My sweet friend Leanne has started a new series on her blog called "Keeping it Real" where she tells her truths of the week. I've talked here before how many in blogland tend to keep to the positive, showing only the good, and not the bad and the ugly of their lives. I'll admit, I do that, but I do that by choice. I talked a bit about that here before. I try to keep a positive attitude as much as possible, but I'll give Leanne's "Truth is..." a shot and see what I come up with...good, bad and ugly!
Truth is....lately, I've simply just wanted to dive into a picture like that above and bury my head in the sea.
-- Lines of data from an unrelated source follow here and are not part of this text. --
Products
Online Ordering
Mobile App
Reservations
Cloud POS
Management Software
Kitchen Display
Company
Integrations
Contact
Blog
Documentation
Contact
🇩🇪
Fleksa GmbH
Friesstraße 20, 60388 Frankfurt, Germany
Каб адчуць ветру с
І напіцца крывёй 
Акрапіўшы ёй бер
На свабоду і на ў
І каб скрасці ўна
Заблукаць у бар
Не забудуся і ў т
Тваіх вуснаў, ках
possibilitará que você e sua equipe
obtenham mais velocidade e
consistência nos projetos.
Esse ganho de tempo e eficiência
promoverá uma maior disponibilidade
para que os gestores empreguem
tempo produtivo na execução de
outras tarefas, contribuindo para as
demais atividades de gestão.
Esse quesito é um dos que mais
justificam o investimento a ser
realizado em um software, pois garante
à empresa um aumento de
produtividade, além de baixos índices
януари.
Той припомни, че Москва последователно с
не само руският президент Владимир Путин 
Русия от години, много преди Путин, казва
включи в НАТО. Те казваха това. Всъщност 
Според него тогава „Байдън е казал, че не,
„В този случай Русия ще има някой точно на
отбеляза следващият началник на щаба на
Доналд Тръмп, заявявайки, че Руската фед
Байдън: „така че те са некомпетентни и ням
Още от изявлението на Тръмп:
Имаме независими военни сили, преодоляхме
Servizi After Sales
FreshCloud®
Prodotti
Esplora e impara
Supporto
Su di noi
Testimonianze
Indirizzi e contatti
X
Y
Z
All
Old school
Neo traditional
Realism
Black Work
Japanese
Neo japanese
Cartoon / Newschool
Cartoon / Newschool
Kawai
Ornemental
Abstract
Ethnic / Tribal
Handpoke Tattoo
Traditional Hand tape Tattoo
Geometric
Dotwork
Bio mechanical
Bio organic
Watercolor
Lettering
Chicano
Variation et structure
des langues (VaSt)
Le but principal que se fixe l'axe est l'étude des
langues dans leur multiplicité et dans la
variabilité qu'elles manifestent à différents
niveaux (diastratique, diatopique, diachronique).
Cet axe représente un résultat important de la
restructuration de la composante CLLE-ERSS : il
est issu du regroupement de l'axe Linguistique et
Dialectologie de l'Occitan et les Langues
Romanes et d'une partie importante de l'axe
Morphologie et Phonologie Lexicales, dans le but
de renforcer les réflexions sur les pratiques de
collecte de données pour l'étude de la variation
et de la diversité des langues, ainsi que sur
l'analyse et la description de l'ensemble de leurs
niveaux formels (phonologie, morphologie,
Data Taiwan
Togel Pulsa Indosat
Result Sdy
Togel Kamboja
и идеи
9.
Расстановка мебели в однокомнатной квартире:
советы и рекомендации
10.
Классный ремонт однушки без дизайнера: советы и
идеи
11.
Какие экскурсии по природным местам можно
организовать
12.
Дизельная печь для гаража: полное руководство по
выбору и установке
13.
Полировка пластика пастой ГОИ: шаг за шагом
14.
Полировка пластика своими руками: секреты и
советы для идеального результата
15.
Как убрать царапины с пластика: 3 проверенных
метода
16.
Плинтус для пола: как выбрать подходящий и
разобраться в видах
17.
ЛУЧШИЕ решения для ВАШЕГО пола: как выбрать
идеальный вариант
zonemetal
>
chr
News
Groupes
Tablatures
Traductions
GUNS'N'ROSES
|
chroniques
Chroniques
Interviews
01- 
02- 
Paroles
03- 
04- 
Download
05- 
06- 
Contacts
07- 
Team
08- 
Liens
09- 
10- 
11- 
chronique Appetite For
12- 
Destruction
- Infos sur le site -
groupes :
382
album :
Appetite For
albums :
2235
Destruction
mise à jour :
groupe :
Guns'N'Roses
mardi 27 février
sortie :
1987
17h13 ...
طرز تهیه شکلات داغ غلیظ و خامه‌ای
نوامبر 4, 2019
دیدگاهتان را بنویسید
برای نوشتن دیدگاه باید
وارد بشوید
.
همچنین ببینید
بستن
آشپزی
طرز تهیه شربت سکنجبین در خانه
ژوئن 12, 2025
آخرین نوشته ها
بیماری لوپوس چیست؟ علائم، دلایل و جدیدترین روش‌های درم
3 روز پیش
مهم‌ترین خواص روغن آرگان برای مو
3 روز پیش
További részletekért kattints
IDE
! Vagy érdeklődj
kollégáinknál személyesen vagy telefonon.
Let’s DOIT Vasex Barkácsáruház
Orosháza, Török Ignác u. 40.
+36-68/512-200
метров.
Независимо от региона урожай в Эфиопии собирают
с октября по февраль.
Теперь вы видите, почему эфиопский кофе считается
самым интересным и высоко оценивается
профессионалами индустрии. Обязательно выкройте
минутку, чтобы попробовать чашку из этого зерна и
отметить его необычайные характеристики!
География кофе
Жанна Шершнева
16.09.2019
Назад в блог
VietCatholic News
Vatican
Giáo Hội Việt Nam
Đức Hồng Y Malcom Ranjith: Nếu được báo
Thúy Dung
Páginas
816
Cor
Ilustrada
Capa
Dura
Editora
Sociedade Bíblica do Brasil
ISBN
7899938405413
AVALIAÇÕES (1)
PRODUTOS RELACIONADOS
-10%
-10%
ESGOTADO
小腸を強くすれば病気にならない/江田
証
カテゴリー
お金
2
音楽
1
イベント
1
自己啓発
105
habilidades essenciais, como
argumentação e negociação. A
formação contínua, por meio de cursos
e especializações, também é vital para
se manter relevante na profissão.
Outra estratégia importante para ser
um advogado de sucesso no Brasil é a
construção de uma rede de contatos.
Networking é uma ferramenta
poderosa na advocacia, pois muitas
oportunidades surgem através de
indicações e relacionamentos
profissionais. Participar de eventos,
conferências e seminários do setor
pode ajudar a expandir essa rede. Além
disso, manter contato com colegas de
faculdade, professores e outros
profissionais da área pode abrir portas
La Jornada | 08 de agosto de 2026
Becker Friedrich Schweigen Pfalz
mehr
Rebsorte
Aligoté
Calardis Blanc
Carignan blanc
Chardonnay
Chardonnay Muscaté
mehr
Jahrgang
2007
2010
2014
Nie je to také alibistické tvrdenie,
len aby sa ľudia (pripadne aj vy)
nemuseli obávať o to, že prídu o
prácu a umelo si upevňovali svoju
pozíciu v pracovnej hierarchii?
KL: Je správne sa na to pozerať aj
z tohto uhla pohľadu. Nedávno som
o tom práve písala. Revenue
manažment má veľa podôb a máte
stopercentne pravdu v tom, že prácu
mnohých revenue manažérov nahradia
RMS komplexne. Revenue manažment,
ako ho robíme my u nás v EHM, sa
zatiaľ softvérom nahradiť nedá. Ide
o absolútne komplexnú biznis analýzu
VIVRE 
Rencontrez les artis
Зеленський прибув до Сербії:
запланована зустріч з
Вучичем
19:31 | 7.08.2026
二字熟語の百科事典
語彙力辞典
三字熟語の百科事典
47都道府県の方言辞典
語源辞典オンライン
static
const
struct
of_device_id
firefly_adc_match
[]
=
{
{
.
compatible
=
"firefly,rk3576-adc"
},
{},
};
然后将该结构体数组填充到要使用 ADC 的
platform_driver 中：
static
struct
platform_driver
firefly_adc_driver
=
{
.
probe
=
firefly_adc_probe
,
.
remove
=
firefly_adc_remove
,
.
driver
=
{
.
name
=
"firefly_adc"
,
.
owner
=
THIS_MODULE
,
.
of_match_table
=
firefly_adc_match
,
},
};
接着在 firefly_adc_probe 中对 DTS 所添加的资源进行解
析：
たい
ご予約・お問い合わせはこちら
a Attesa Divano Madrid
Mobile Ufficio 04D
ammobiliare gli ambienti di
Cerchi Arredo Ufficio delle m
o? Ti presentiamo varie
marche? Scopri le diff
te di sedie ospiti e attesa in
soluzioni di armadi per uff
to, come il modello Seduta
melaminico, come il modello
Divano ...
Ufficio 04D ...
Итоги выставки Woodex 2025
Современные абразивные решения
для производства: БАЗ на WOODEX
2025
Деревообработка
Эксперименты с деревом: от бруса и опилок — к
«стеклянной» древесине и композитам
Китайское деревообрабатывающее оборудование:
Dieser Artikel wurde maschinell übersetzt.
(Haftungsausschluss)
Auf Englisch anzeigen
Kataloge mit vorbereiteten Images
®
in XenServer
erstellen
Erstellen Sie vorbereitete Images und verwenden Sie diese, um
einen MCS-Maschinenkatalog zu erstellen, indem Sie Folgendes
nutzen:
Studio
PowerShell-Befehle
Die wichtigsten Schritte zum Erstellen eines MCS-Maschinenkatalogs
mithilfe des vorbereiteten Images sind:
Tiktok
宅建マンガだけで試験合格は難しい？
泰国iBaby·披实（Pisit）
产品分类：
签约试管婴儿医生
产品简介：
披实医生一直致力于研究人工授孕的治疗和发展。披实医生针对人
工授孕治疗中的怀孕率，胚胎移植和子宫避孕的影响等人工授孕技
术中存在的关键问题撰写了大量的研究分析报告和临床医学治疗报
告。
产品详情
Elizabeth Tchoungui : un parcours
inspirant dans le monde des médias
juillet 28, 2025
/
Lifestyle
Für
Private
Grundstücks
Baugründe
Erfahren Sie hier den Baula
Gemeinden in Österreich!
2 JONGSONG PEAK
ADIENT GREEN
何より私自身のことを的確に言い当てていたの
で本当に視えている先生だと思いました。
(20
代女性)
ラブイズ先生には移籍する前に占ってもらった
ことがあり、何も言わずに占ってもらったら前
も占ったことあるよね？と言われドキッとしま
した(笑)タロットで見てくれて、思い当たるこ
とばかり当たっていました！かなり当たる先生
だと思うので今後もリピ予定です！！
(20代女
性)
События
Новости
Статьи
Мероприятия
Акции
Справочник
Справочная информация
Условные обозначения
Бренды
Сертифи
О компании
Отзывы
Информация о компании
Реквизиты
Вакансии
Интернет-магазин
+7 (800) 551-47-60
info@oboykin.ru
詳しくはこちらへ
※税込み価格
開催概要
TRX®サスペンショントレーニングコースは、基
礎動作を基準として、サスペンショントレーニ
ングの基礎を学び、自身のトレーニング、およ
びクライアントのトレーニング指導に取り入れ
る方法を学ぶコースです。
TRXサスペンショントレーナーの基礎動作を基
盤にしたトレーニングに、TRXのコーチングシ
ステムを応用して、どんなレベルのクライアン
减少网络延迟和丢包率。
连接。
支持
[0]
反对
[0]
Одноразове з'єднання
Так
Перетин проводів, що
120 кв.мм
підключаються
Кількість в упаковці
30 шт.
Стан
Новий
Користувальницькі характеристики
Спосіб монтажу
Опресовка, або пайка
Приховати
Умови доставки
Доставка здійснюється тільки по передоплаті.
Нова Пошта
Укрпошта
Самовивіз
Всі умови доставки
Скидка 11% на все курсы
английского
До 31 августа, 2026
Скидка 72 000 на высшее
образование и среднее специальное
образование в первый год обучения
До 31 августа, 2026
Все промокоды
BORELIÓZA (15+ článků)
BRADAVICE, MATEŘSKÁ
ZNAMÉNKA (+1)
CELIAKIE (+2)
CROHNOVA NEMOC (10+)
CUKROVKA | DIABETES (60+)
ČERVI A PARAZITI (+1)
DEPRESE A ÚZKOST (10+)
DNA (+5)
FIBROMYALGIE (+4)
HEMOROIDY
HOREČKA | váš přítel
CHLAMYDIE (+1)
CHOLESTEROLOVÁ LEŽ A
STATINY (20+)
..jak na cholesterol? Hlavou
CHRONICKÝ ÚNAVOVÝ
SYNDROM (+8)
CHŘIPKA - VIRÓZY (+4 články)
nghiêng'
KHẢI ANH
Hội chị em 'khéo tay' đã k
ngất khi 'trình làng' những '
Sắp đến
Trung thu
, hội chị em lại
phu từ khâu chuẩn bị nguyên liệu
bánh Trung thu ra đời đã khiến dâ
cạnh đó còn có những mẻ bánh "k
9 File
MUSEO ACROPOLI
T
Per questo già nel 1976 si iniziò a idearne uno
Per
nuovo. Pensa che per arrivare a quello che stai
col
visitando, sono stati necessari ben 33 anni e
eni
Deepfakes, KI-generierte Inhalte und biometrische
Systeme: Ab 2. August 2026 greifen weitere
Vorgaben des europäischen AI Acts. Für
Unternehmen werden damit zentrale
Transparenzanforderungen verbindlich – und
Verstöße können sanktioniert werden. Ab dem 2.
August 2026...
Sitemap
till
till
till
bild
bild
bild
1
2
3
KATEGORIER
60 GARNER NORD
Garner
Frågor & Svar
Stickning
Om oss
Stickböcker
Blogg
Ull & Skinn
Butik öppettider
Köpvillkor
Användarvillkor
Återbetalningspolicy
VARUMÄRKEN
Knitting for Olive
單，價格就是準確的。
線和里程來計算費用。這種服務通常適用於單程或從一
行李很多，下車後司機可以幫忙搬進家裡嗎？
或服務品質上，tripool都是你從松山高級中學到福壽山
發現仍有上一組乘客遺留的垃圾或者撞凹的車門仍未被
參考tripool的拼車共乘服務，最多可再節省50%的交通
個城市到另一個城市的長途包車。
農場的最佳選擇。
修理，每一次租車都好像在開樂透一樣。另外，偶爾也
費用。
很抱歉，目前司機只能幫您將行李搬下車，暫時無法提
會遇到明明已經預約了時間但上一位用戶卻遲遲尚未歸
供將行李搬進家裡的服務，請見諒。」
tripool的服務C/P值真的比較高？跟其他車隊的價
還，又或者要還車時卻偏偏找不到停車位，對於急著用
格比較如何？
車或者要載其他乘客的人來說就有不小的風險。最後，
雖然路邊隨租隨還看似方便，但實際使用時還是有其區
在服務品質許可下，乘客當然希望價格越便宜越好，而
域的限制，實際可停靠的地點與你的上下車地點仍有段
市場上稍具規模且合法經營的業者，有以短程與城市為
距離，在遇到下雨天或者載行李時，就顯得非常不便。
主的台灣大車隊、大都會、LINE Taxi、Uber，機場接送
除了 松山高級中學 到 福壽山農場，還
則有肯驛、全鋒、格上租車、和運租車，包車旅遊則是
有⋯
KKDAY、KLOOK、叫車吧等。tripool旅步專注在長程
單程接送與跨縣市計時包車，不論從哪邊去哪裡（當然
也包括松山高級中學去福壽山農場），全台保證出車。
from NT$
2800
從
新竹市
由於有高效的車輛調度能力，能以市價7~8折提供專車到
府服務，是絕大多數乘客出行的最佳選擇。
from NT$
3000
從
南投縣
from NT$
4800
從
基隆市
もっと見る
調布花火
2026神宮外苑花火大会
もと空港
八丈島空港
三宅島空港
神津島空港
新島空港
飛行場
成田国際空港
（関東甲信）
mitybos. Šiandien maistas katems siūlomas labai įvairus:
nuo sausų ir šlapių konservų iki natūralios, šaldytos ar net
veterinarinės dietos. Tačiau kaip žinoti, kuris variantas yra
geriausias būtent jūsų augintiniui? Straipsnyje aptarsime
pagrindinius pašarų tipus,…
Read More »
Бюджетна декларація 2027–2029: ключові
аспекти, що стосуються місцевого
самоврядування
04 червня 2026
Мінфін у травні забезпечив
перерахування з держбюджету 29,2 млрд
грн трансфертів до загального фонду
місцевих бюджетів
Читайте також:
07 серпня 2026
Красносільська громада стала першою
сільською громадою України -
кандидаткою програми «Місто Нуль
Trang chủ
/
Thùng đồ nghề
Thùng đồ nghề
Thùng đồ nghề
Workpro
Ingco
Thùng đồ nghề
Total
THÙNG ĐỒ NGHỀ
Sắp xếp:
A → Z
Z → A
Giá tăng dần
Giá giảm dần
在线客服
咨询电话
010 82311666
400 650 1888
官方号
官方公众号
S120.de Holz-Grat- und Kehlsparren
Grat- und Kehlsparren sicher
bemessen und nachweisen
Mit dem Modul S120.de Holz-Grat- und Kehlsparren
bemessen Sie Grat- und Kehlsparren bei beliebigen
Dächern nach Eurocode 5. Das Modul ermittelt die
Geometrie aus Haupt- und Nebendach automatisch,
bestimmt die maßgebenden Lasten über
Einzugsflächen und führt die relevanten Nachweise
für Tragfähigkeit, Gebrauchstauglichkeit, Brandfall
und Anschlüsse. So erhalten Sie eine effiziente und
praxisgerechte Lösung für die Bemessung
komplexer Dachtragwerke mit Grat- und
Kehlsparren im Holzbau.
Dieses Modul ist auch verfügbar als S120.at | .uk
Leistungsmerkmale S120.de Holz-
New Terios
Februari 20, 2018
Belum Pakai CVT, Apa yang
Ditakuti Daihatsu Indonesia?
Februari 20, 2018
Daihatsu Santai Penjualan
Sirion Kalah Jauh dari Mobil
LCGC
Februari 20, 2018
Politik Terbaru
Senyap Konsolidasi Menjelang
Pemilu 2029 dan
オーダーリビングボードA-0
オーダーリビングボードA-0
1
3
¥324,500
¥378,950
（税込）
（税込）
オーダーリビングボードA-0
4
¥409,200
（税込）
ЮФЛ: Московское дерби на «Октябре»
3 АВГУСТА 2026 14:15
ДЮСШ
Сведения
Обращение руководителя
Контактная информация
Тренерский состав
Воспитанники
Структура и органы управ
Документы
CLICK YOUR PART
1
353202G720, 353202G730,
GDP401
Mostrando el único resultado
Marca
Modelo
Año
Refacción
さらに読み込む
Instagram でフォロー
I took that shot in Boca Grande while we were on vacation, and the week, though rainy, was a very welcome getaway from my workday grind, which truth is, has been very, very, very trying lately. (Did I say it's been very trying?)
Truth is....I've been thinking a lot about my future and what my options are...and are not...and trying to be realistic even in light of the trying times mentioned above.
Truth is...Knee surgery has not been a "piece of cake" for me like so many others have told me it was for them. I'm a life long athlete, so I expected my recovery to be easy. It hasn't been. Though I didn't have a full knee replacement, the "scrape and shrink" Doc did under my kneecap along with both medial and lateral meniscus tear repairs have left me with a really fat, ugly knee which, 10 weeks out, is still swollen.
Truth is....I went for my first long walk yesterday anyway. Though I had knee pain, it felt really good to get out there again...even though my knee looked like a cantelope by the middle of the day...a really ugly cantelope.
Truth is....That meant I got to lay on the couch, icing my knee, while I snuggled with my girls watching Hawaii Five-O last night. That's a good thing.
Truth is...I'm tired of living in a renovation zone, which I'm sure has been adding to my overall stress. Our kitchen reno started over a month ago...and we still aren't done. I'm so ready to be done.
Truth is...I miss my art. Trying times at work have meant extra hours and tasks that have made me grumpy and wanting to do nothing more than squeeze my babies when I get home. While squeezing the babies is definitely a good thing, I realize it's those little breaks I take down in my studio that really clear my mind from all the messiness and frustrations I'm dealing with at work. Hope to get back to that soon.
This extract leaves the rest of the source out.